Climate Change is Slowing Down Time

There are those who contend time isn’t real, while most of us spend our lives locked in its regimental advance.

Both those groups received unlikely validation from a recent survey item that could affect timekeeping worldwide.

Climate change is altering time by slowing down Earth’s rotation, researchers found. The key factor is the rate of polar ice melt. And if the warming effect continues at its current pace, the universal timing standard — UTC — will require a tweak by the end of the decade.

“Future Earth orientation shows that UTC as now defined will require a negative discontinuity by 2029,” the study, published in the journal Nature, said. “Global warming is already affecting global timekeeping.”

In short, climate change is slowing down time. And even though the study found things should only slow down by one second every few years, it could wreak “unprecedented” havoc — in the world of computer programming. (Sound familiar?)

Wrinkle in time

Duncan Agnew, a University of California, San Diego researcher and the study’s lead author, described the problem with an assortment of angular velocities.
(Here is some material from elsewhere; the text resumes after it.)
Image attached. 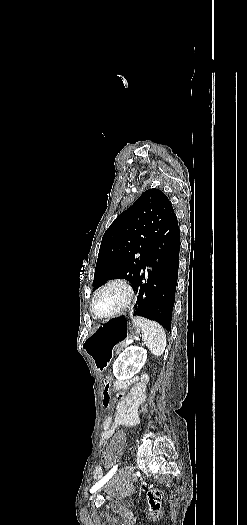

As the earth’s 5,400˚ C solid metal core rotates, it affects how the other layers behave. The core has cooled at a constant rate since 1972, the researchers pointed out. As the material cools, it still squishes and squelches around — just more slowly, sort of like refrigerated molasses or grape jelly.

As the magma loses angular velocity, the rest of the layers speed up. This would theoretically speed up time — unless something else slowed it down.

Enter Earth’s polar regions, where spiking temperatures are decimating ice reserves. Observations from NASA show Antarctica has lost 2,500 gigatons of ice mass since 2002 (a gigaton is a billion metric tons).

It’s induced a gigantic weight redistribution, as water drains toward the equator.

“When the ice melts, the water spreads out over the whole ocean; this increases the moment of inertia, which slows the Earth down,” Agnew told Radio France.

 

Officials charged with keeping world time already saw this dissonance coming; they just thought we would reach it three years earlier than Agnew now proposes. And it actually postpones any required response to a possible computer problem that echoes a famous panic from decades ago.

Time warp

Timekeeping took a major step forward in 1967, when the cesium-133 atomic clock became the standard for measuring the second in the International System of Units. Before then, time was astronomical — measured only by Earth’s rotation and relative position in the solar system.

But since atomic clocks use quartz oscillators tuned to electron movement inside the nuclei of atoms, they’re far more accurate. In fact, we’ve added 27 “leap” seconds to UTC since the advent of the system.

Now, though, we’re in uncharted territory — the land of the “negative leap second,” where we face removing time from the world clock for the first time ever. Consensus says we’ll need the negative leap second in 2029; Agnew’s research says 2026.

Either way, it could spell trouble for computer software, which generally only accounts for adding leap seconds, not subtracting them.

“This has never happened before, and poses a major challenge to making sure that all parts of the global timing infrastructure show the same time,” Agnew said, per the BBC.

So give your Y2K shelter keys a jingle and start buying all the toilet paper you can. Or just set your watch back a tick. Or not. Time’s not real anyway — is it?

Sam Anderson

Sam Anderson takes any writing assignments he can talk his way into while intermittently traveling the American West and Mexico in search of margaritas — er, adventure. He parlayed a decade of roving trade work into a life of fair-weather rock climbing and truck dwelling before (to his parents’ evident relief) finding a way to put his BA in English to use. Sam loves animals, sleeping outdoors, campfire refreshments and a good story.